Subchannels of WBNS-TV
| Channel | Res. | Short name | Programming |
| 10.1 | 1080i | WBNS TV | CBS |
| 10.2 | 480i | MeTV | MeTV |
| 10.3 | Dabl | Dabl |
| 10.4 | Crime | True Crime Network |
| 10.5 | Quest | Quest |
| 10.6 | SHOP LC | Shop LC |
| 10.7 | BUSTED | Busted |
| 10.8 | ION + | Ion Plus |

WBNS-TV broadcasts in Dolby 5.1 and uses its SAP channel for varying purposes, including simulcasts of its radio sister and simulcasts of NOAA weather radio, along with Descriptive Video Service (DVS) and Spanish-language NFL coverage from CBS.

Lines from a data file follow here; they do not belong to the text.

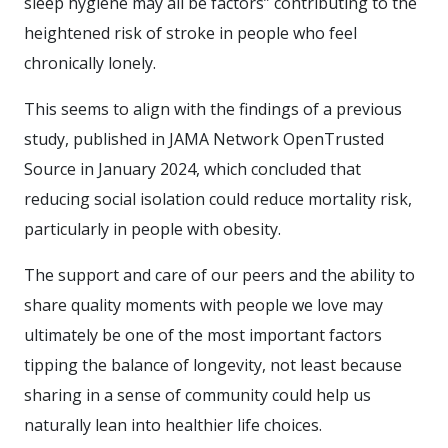
sleep hygiene may all be factors” contributing to the
heightened risk of stroke in people who feel
chronically lonely.
This seems to align with the findings of a previous
study, published in JAMA Network OpenTrusted
Source in January 2024, which concluded that
reducing social isolation could reduce mortality risk,
particularly in people with obesity.
The support and care of our peers and the ability to
share quality moments with people we love may
ultimately be one of the most important factors
tipping the balance of longevity, not least because
sharing in a sense of community could help us
naturally lean into healthier life choices.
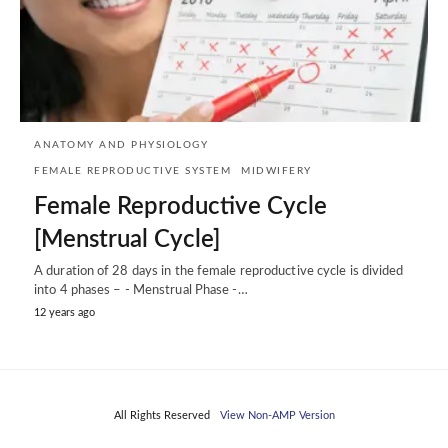
ANATOMY AND PHYSIOLOGY
FEMALE REPRODUCTIVE SYSTEM
MIDWIFERY
Female Reproductive Cycle
[Menstrual Cycle]
A duration of 28 days in the female reproductive cycle is divided
into 4 phases – - Menstrual Phase -…
12 years ago
All Rights Reserved
View Non-AMP Version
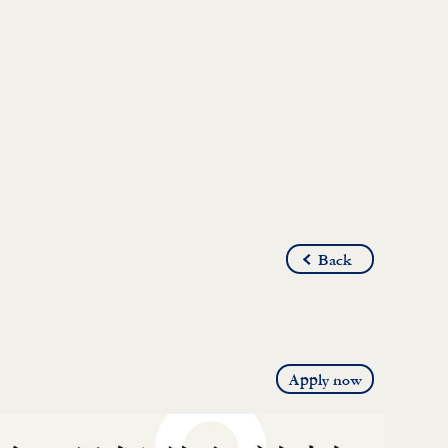
Back
Apply now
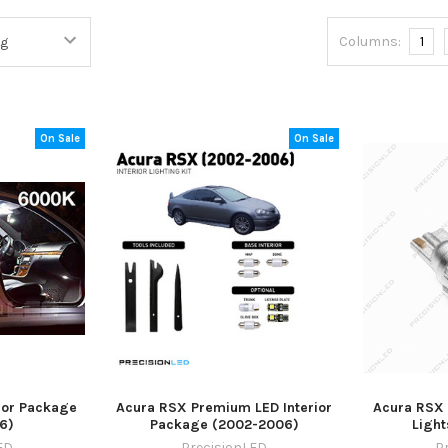
Columns:
1
On Sale
On Sale
ior Package
Acura RSX Premium LED Interior
Acura RSX 
6)
Package (2002-2006)
Ligh
ED
PrecisionLED
P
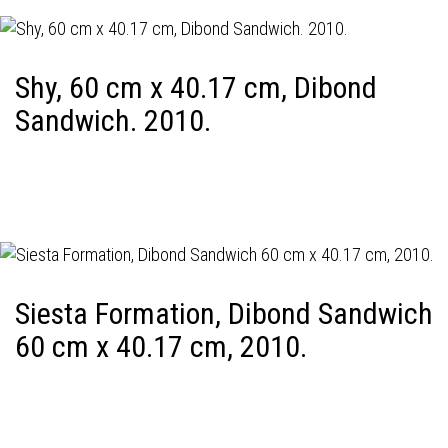
Shy, 60 cm x 40.17 cm, Dibond
Sandwich. 2010.
Siesta Formation, Dibond Sandwich
60 cm x 40.17 cm, 2010.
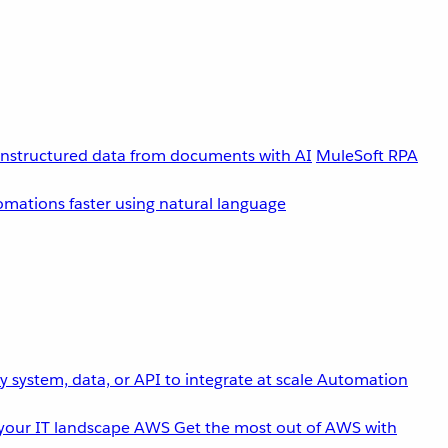
unstructured data from documents with AI
MuleSoft RPA
omations faster using natural language
 system, data, or API to integrate at scale
Automation
your IT landscape
AWS
Get the most out of AWS with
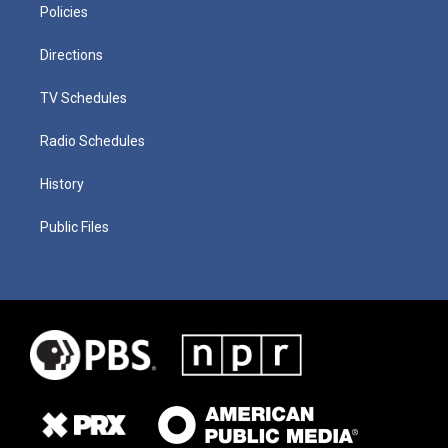
Policies
Directions
TV Schedules
Radio Schedules
History
Public Files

On June 12, 2009, WBNS-TV launched Doppler 10 Now, a weather subchannel, carried on channel 10.2, based on the Local AccuWeather platform. On May 28, 2013, WBNS-TV announced that the 10.2 subchannel would begin carrying Antenna TV. WBNS' promotions for the network, tagged as "Ridiculously Retro", showcase clips from Flippo the Clown and Luci's Toyshop, hinting that old, local favorites could return to the airwaves, but that did not happen. On June 16, 2015, Antenna TV was replaced with Decades on channel 10.2. Then on October 1, 2017, WBNS-TV activated channel 10.3 and moved Decades there, replacing it with Heroes & Icons on channel 10.2. On September 26, 2019, Heroes & Icons was replaced with MeTV on channel 10.2 after WCMH-TV dropped MeTV carriage in favor of Court TV. At midnight on January 1, 2020, Decades was dropped from channel 10.3 and replaced with Dabl. Decades carriage moved to WCBZ-CD channel 22.5. Early in 2023, Circle was replaced with Shop LC on 10.6.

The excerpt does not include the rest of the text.